Lake in the South Island of New Zealand

Lake Rotoroa lies within the borders of Nelson Lakes National Park in the South Island, New Zealand. The lake is fed by the D'Urville and Sabine rivers.

The greatest depth is 145 metres, and it has a surface area of just under 23.5 km. The lake is surrounded by beech forest. Rotoroa is a small community at the base of the lake. The Gowan River flows out of the lake at this point, thus making the lake one of the sources of the Buller River system.

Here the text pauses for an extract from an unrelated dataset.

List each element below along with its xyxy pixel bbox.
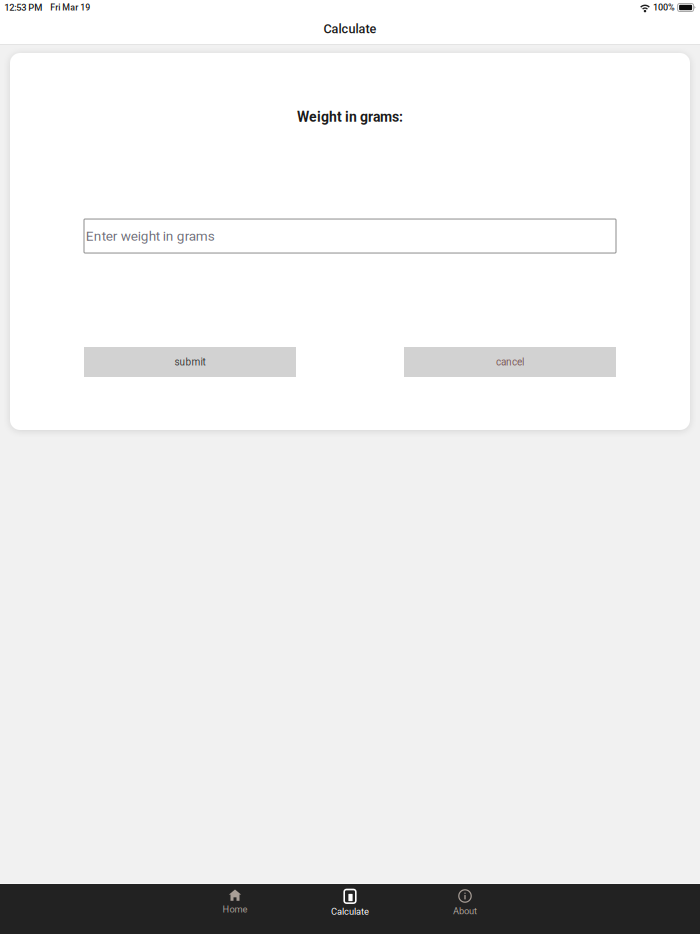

The Rotoroa Route, following the northeast side of the lake, has been permanently closed to public access. Several other walking tracks can be accessed near the settlement at the head of the lake, and a water taxi travels the length of the lake to ferry trampers.

The lake has introduced trout, which attract recreational fishermen. There is a fly-fishing lodge, Lake Rotoroa Lodge, on the lake.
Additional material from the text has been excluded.